It didn’t take long for the enormous popularity of this thriller in its native Sweden to out the literary couple—novelists Alexandra and Alexander Ahndoril—behind a pseudonym adopted, in part, as a tribute to Girl With the Dragon Tattoo author Stieg Larsson. (Three weeks, in fact, once the media pressure went into overdrive when it was announced the movie version would be helmed by Oscar-nominated director Lasse Hallström.) The nod to Larsson is ironic, given that there is more real dread and sorrow, and far better writing, in The Hypnotist than in all three volumes of Larsson’s Millennium trilogy combined. Not only does evil beget evil over generations—the sins of the fathers (and mothers) graphically laid upon the children—no good deed goes unpunished either. It’s very Swedish, somehow evoking both loneliness and claustrophobia at the same time, disturbing to read, and very, very good.
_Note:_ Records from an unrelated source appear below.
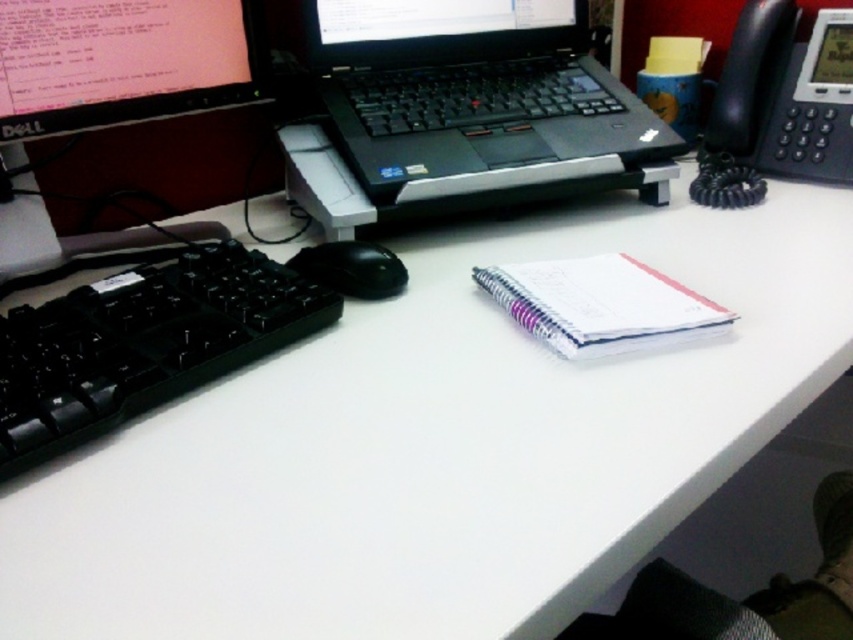 You are organizing your desk and want to move the white paper notebook at center closer to the Dell desktop computer monitor on the left. Is the black plastic keyboard at left currently blocking the path between the notebook and the monitor?

The black plastic keyboard at left is on the left side of the white paper notebook at center, so moving the notebook towards the Dell desktop computer monitor on the left would require moving the keyboard first to clear the path.

You are organizing your desk and want to place a new item between the black plastic laptop at center and the black matte mouse at left. However, the space between them is only 10 cm. If the mouse is 5 cm wide and the laptop is twice as wide as the mouse, will the new item fit in the space?

The black plastic laptop at center is twice as wide as the black matte mouse at left, so the laptop is 10 cm wide. The space between them is 10 cm, which matches the width of the laptop. However, since the mouse is 5 cm wide, the total space required would be the sum of both widths. Wait, but the question says the space between them is 10 cm. Hmm, maybe I need to recalculate. Let me think again. If the laptop is twice the mouse width, then laptop is 10 cm. The space between them is 10 cm. The mouse is 5 cm, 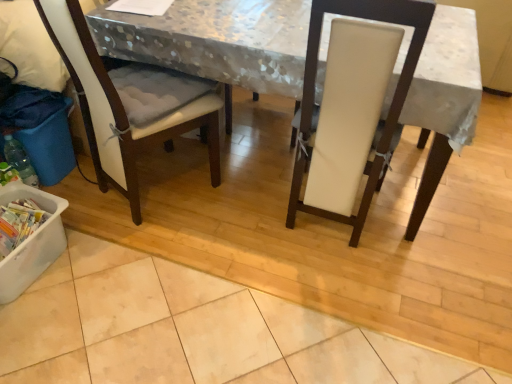 Image resolution: width=512 pixels, height=384 pixels. I want to click on vacant area that lies between white fabric chair at left, the second chair positioned from the right, and white fabric-covered table at center, so click(x=233, y=235). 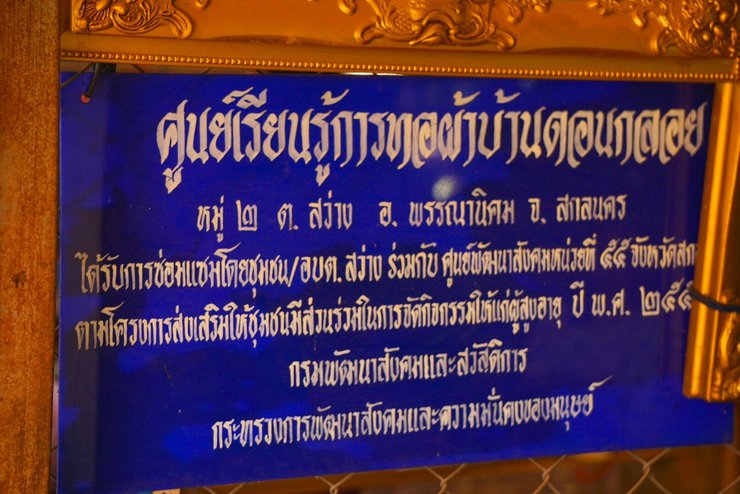 Identify the location of canvas. (481, 30). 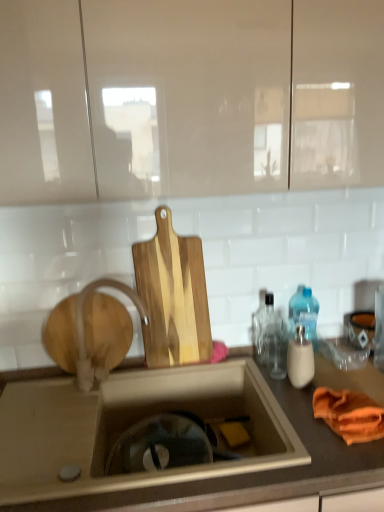 Question: Is translucent plastic bottle at right, which ranks as the third bottle in front-to-back order, at the back of white matte faucet at center?

Choices:
 (A) yes
 (B) no

Answer: (B)

Question: Is translucent plastic bottle at right, which ranks as the third bottle in front-to-back order, inside white matte faucet at center?

Choices:
 (A) no
 (B) yes

Answer: (A)

Question: Could you tell me if white matte faucet at center is facing translucent plastic bottle at right, which appears as the 1th bottle when viewed from the back?

Choices:
 (A) yes
 (B) no

Answer: (B)

Question: Is white matte faucet at center not inside translucent plastic bottle at right, which appears as the 1th bottle when viewed from the back?

Choices:
 (A) yes
 (B) no

Answer: (A)

Question: Does white matte faucet at center appear on the right side of translucent plastic bottle at right, which appears as the 1th bottle when viewed from the back?

Choices:
 (A) no
 (B) yes

Answer: (A)

Question: In terms of height, does natural wood cutting board at center look taller or shorter compared to wooden at left?

Choices:
 (A) tall
 (B) short

Answer: (A)

Question: Is point (163, 295) positioned closer to the camera than point (115, 318)?

Choices:
 (A) farther
 (B) closer

Answer: (B)

Question: In terms of size, does natural wood cutting board at center appear bigger or smaller than wooden at left?

Choices:
 (A) big
 (B) small

Answer: (A)

Question: Considering the relative positions of natural wood cutting board at center and wooden at left in the image provided, is natural wood cutting board at center to the left or to the right of wooden at left?

Choices:
 (A) left
 (B) right

Answer: (B)

Question: Based on their sizes in the image, would you say wooden at left is bigger or smaller than natural wood cutting board at center?

Choices:
 (A) big
 (B) small

Answer: (B)

Question: Considering the relative positions of wooden at left and natural wood cutting board at center in the image provided, is wooden at left to the left or to the right of natural wood cutting board at center?

Choices:
 (A) right
 (B) left

Answer: (B)

Question: In terms of width, does wooden at left look wider or thinner when compared to natural wood cutting board at center?

Choices:
 (A) thin
 (B) wide

Answer: (A)

Question: Is wooden at left spatially inside natural wood cutting board at center, or outside of it?

Choices:
 (A) inside
 (B) outside

Answer: (B)

Question: Is white matte faucet at center bigger or smaller than natural wood cutting board at center?

Choices:
 (A) small
 (B) big

Answer: (B)

Question: Is white matte faucet at center to the left or to the right of natural wood cutting board at center in the image?

Choices:
 (A) right
 (B) left

Answer: (B) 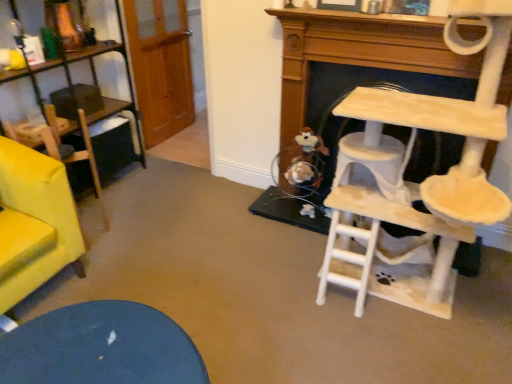 You are a GUI agent. You are given a task and a screenshot of the screen. Output one action in this format:
    pyautogui.click(x=<x>, y=<y>)
    Task: Click on the vacant space behind velvet yellow armchair at left
    
    Given the screenshot: What is the action you would take?
    pyautogui.click(x=110, y=208)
Shortly before Christmas, almost an entire family is slaughtered in a Stockholm suburb, two parents and a two-year-old girl literally sliced to ribbons. A 15-year-old son, Josef, though cut by as many knife wounds as the others, is still alive; so, too, is an older daughter no longer living at home. Detective Joona Linna is certain that the killer is searching for the absent sister, and that he must penetrate Josef’s coma for the information the police need to reach her first. Linna turns to a doctor who gave up hypnotism for good reason 10 years before. Convinced of the emergency, though, Erik Bark acquiesces. That decision, made for the best of motives, sets in motion a new and equally gruesome series of events.
For all the gore, the novel is primarily a psychological tale, full of twists and turns, and profoundly realistic. Even the happy ending betrays subtle hints that this kind of violence to body and soul can never be considered over and done with: everyone in The Hypnotist is changed by what happens, and not always for the better.